FAQ: The Google Legacy and Google Version 2.0
May 2, 2008
Editor’s Note: In the last few months, we have received a number of inquiries about Infonortics’ two Google studies, both written by Stephen E. Arnold, a well-known consultant working in online search, commercial databases and related disciplines. More information about his background is on his Web site and on his Web log. This FAQ contains answers to questions we receive about The Google Legacy, published in mid-2005 and Google Version 2.0, published in the autumn of 2007.
Do I need both The Google Legacy and Google Version 2.0?
The Google Legacy provides a still-valid description of Google’s infrastructure, explanations of its file system (GFS), its Bigtable data management system (now partly accessible via Google App Engine), and other core technical features of what Mr Arnold calls “the Googleplex”; that is, Google’s server, operating system, and software environment.
Google Version 2.0 focuses on more than 18 important Google patent applications and Google patents. Mr Arnold’s approach in Google Version 2.0 is to explain specific features and functions that the Googleplex described in The Google Legacy supports. There is perhaps 5-10 percent overlap across the two volumes and the more than 400 pages of text in the two studies. More significantly, Google Version 2.0 extracts from Google’s investment in intellectual property manifested in patent documents more operational details about specific Google enabling sub systems. For example, in The Google Legacy, you learn about Bigtable. In Google Version 2.0 you learn how the programmable search engine uses the Bigtable to house and manipulate context metadata about users, information, and machine processes.
You can read one book and gain useful insights into Google and its functioning as an application engine. If you read both, you will have a more fine-grained understanding of what Google’s infrastructure makes possible.
What is the focus of Google Version 2.0?
After Google’s initial public offering, the company’s flow of patent applications increased. Since Google became a publicly-traded company, the flow of patent documents has risen each year. Mr Arnold had been collecting open source documents about Google. After completing The Google Legacy, he began analysing these open source documents using different software tools. The results of these analytic passes generated data about what Google was “inventing”. When he looked at Google’s flow of beta products and the firm’s research and development investments, he was able to correlate the flow of patent documents and their subjects with Google betas, acquisitions and investments. The results of those analyses are the foundation upon which Google Version 2.0 rests. He broke new ground in Google Version 2.0 in two ways: [a] text mining provides information about Google’s technical activities and [b] he was able to identify “keystone” inventions that make it possible for Google to expand its advertising revenue and enter new markets.
In a nutshell, you obtain significant detail about what Google could do and how Google could move aggressively into such markets as publishing, for example. Mr Arnold identifies six market sector targets that Google could attack “by flipping a bit” and little advance warning to incumbents in those sectors.
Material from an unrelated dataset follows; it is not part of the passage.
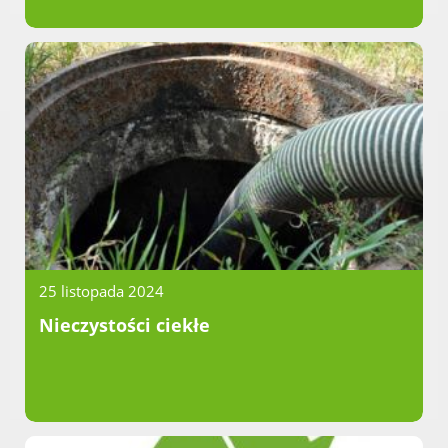
25 listopada 2024
Nieczystości ciekłe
How are Mr Arnold’s studies different from the ones I can buy on Amazon for $20 or $30?
There are three differences between mass market books about Google and Google products and Mr Arnold’s two studies. These are:
- Both The Google Legacy and Google Version 2.0 are based almost entirely upon engineering and technical analyses of open source information. The public statements and marketing collateral issued by Google tell only a part of the Google story. Mr Arnold was the first analyst to look behind the cheerful public relations facade of the company and document the engineering that makes Google such a formidable competitor in cloud-centric services
- Mass market books often skip over technical details and complex business issues. Mr Arnold addresses these topics and tries to explain their impact on users, competitors and market sectors.
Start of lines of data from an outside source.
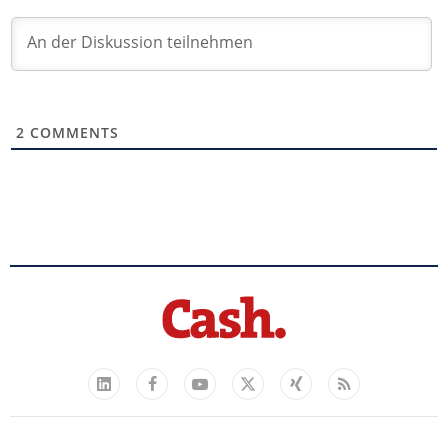
2
COMMENTS
Facebook
YouTube
Xing
Feed
LinkedIn
X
- Both studies present Google information from little-known, often hard-to-get or expensive technical documents. Mr Arnold’s work has been funded by various commercial organisations since 2002 and therefore represents a multi-year research and analytic effort that is not afforded mass market authors who write to a deadline and within a publisher’s cash advance.
Because he warehouses open source information about Google, even if certain materials are removed from publicly-accessible web servers, he has an archived copy to use in his research. Google itself questioned Bear Stearns about the source of information about one of Google’s semantic initiatives. The investment bank was able to point the Google attorneys to the open source for the information. Google itself, therefore, is not fully cognizant of what information about the company’s technology is available. Mr Arnold, a specialist in open source intelligence, has made it his business to locate and analyse these data.
The value of Mr Arnold’s analyses is substantiated by the use of his research in investment analysis by some of the world’s leading investment banks. Portions of his work have been circulated internationally by such firms as Bear Stearns and used for proprietary analysis by numerous other firms in the US and elsewhere.
I have tried to locate some of the materials Mr. Arnold has shown me with urls on them. These documents, in many cases, have disappeared. Duplicating Mr Arnold’s analyses with a search engine is, therefore, quite difficult, maybe even impossible.
How much technical knowledge do I need to read these studies?
A person with a college education and basic knowledge of online can read these studies. There are a few code samples and some technical diagrams. As publisher, I have tried to make certain that clear explanations for the more complex subjects has been added to the text. Mr Arnold provides numerous examples and makes use of analogies to make certain mathematical concepts clear. You do not have to know the properties of a Sierpinski triangle. Mr Arnold includes an illustration that makes the redundant nature of certain Google engineering immediately evident. These studies are not of the John Grisham variety, but you will not need a PhD in mathematics to make sense of them either.
Is The Google Legacy, written in 2005, out of date?
Mr Arnold’s technical analyses are focused on broad, foundation issues. You can read The Google Legacy today, and you will note that certain Google products and services have moved from beta to full launch. The information, on the whole, is as valid today as it was when the study appeared three years ago. One of Mr Arnold’s findings is that Google relied upon the learning of the AltaVista.com team, broad findings in computer science, and well-known numerical recipes to make its “money cupcake”. Consequently, Google’s deeper architecture and its applications-centric approach helped to expand its revenue base. You will find that the information is quite fresh and useful in understanding why companies such as Microsoft and Verizon are having difficulty responding to the Google challenges taking place now.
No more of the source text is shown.